Asked about Mr Trump's lack of concession, Mr Biden said the president was sending "incredibly damaging messages... to the rest of the world about how democracy functions" and that he would be remembered "as being one of the most irresponsible presidents in American history".
"It's hard to fathom how this man thinks," he continued, adding: "It's just outrageous what he's doing."
Of the election result, the president-elect - who is due to take office in January - said: "The vast majority of people believe it's legitimate."
Republican Senator Mitt Romney, who lost to Barack Obama in 2012, echoed Mr Biden in a tweet, slamming Mr Trump's "overt pressure on state and local officials to subvert the will of the people and overturn the election".
"It is difficult to imagine a worse, more undemocratic action by a sitting American President," he wrote.
What of the legal challenges?
Republicans lost their final lawsuit in Georgia as a court rejected their effort to block the results' certification, which happened on Friday. The judge who dismissed the case was appointed by Mr Trump last year.
In Arizona, a judge rejected a lawsuit filed last week by the state Republican Party seeking a new audit of ballots in Maricopa County, home to Phoenix - the state capital and largest city.
In Pennsylvania, the Trump campaign lost their bid in state court to throw out more than 2,000 postal ballots.
At a Thursday briefing, Mr Trump's lawyer Rudy Giuliani continued to lay out unsubstantiated conspiracy theories and accusations of electoral fraud.
He railed against the reporting of his team's legal challenges, saying the media had shown an "irrational pathological hatred for the president".
Mr Giuliani also said the campaign was withdrawing its last remaining lawsuit in Michigan. He said it had achieved its aim of stopping the certification of the result in one key county.
However, the vice-chairman of Wayne County's canvassing board said an attempt by its two Republican members to rescind their earlier certification of the result was invalid, and the certification was binding.

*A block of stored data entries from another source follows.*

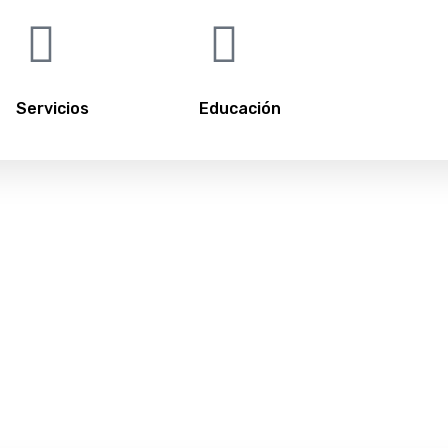
Servicios
Educación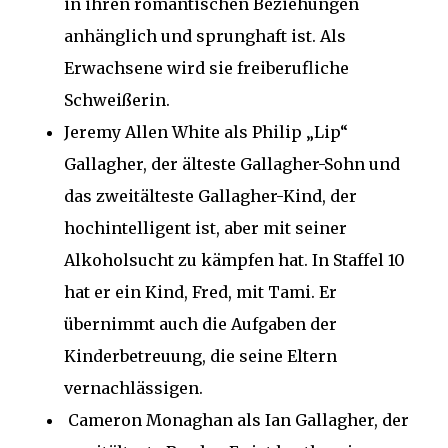
in ihren romantischen Beziehungen
anhänglich und sprunghaft ist. Als
Erwachsene wird sie freiberufliche
Schweißerin.
Jeremy Allen White als Philip „Lip“
Gallagher, der älteste Gallagher-Sohn und
das zweitälteste Gallagher-Kind, der
hochintelligent ist, aber mit seiner
Alkoholsucht zu kämpfen hat. In Staffel 10
hat er ein Kind, Fred, mit Tami. Er
übernimmt auch die Aufgaben der
Kinderbetreuung, die seine Eltern
vernachlässigen.
Cameron Monaghan als Ian Gallagher, der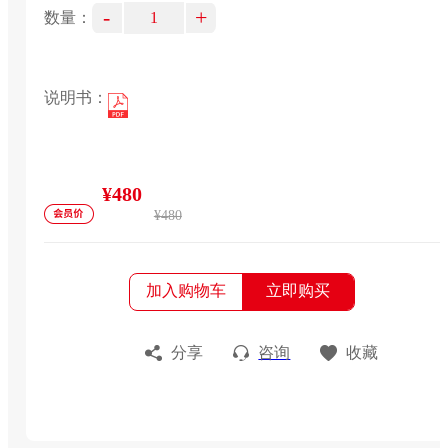
-
+
数量：
说明书：
¥480
¥480
加入购物车
立即购买
分享
咨询
收藏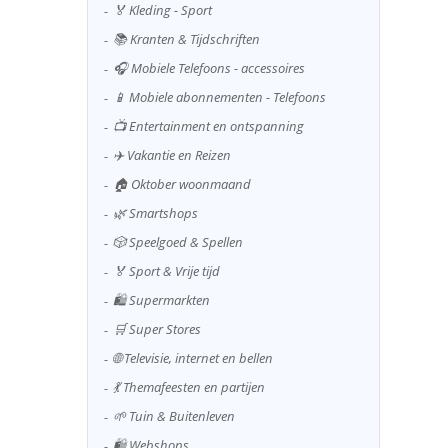
🏅 Kleding - Sport
📚 Kranten & Tijdschriften
🎧 Mobiele Telefoons - accessoires
📱 Mobiele abonnementen - Telefoons
📺 Entertainment en ontspanning
✈️ Vakantie en Reizen
🏠 Oktober woonmaand
🌿 Smartshops
🎲 Speelgoed & Spellen
🏅 Sport & Vrije tijd
🛍️ Supermarkten
🛒 Super Stores
🌐 Televisie, internet en bellen
💃 Themafeesten en partijen
🌱 Tuin & Buitenleven
🛍️ Webshops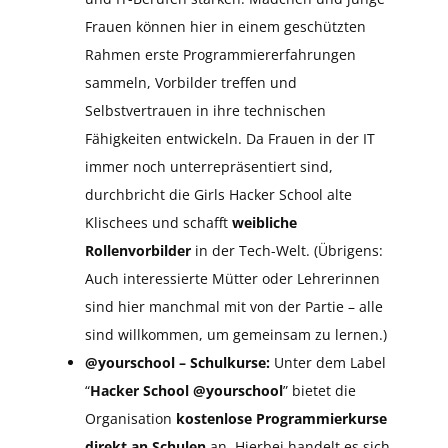
Frauen können hier in einem geschützten
Rahmen erste Programmiererfahrungen
sammeln, Vorbilder treffen und
Selbstvertrauen in ihre technischen
Fähigkeiten entwickeln. Da Frauen in der IT
immer noch unterrepräsentiert sind,
durchbricht die Girls Hacker School alte
Klischees und schafft
weibliche
Rollenvorbilder
in der Tech-Welt. (Übrigens:
Auch interessierte Mütter oder Lehrerinnen
sind hier manchmal mit von der Partie – alle
sind willkommen, um gemeinsam zu lernen.)
@yourschool – Schulkurse:
Unter dem Label
“
Hacker School @yourschool
” bietet die
Organisation
kostenlose Programmierkurse
direkt an Schulen
an. Hierbei handelt es sich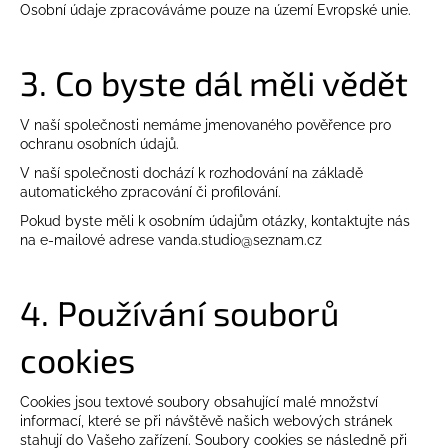
Osobní údaje zpracováváme pouze na území Evropské unie.
3. Co byste dál měli vědět
V naší společnosti nemáme jmenovaného pověřence pro
ochranu osobních údajů.
V naší společnosti dochází k rozhodování na základě
automatického zpracování či profilování.
Pokud byste měli k osobním údajům otázky, kontaktujte nás
na e-mailové adrese vanda.studio@seznam.cz
4. Používání souborů
cookies
Cookies jsou textové soubory obsahující malé množství
informací, které se při návštěvě našich webových stránek
stahují do Vašeho zařízení. Soubory cookies se následně při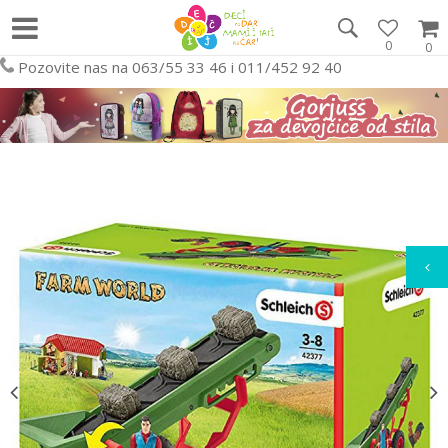
0
0
Pozovite nas na 063/55 33 46 i 011/452 92 40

One of the Republicans said Mr Trump had called her personally after the vote had been certified "to make sure I was safe".

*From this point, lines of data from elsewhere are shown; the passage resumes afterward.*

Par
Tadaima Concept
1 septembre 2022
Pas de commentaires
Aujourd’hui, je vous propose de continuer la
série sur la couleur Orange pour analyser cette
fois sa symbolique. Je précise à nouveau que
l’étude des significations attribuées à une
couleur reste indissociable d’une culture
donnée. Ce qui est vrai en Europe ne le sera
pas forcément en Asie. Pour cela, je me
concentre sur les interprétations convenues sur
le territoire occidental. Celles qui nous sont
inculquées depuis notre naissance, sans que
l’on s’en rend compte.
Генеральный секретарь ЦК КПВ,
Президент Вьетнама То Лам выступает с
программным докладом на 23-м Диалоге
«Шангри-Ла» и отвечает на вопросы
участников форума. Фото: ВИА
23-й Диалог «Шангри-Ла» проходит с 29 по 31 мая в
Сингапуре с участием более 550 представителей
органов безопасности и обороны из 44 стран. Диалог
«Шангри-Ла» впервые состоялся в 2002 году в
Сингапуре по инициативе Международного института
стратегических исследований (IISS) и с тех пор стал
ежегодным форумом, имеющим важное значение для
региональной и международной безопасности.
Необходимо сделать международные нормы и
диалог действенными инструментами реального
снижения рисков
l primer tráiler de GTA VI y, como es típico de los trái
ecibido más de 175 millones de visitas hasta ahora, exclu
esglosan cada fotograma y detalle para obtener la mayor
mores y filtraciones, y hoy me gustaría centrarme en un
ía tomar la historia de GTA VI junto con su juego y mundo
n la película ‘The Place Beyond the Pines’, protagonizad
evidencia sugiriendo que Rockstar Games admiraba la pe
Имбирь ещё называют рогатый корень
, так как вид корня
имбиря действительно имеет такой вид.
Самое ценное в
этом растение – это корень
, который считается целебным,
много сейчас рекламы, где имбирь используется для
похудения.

Mr Biden won the county by a huge margin, according to unofficial results, and prevailed in Michigan by about 146,000 votes.
What could Trump's next move be?
One possibility that US media are speculating on is that he will try to get Republican-friendly state legislatures in key states to override the choice of voters and instead select members of the US Electoral College who would be favourable to the president.
Mr Trump has invited Michigan's Republican lawmakers to the White House on Friday, hinting at a possible change in tactics.
Instead of winning by direct popular vote, a US president must accumulate a majority of "electors" that each state is designated according to its congressional representation.
Most states determine these based on who won the popular vote there.
But federal law says statehouse legislators have the power to pick electors if the state has "failed to make a choice".
This would appear a long shot as no evidence of electoral fraud has been shown and to potentially disenfranchise millions of voters would spark uproar.
Reuters news agency quoted one source familiar with the Trump strategy as saying it was now a "more targeted approach towards getting the legislators engaged".
But one of the Michigan lawmakers going to the White House, Mike Shirkey, said earlier this week that the legislature appointing electors was "not going to happen".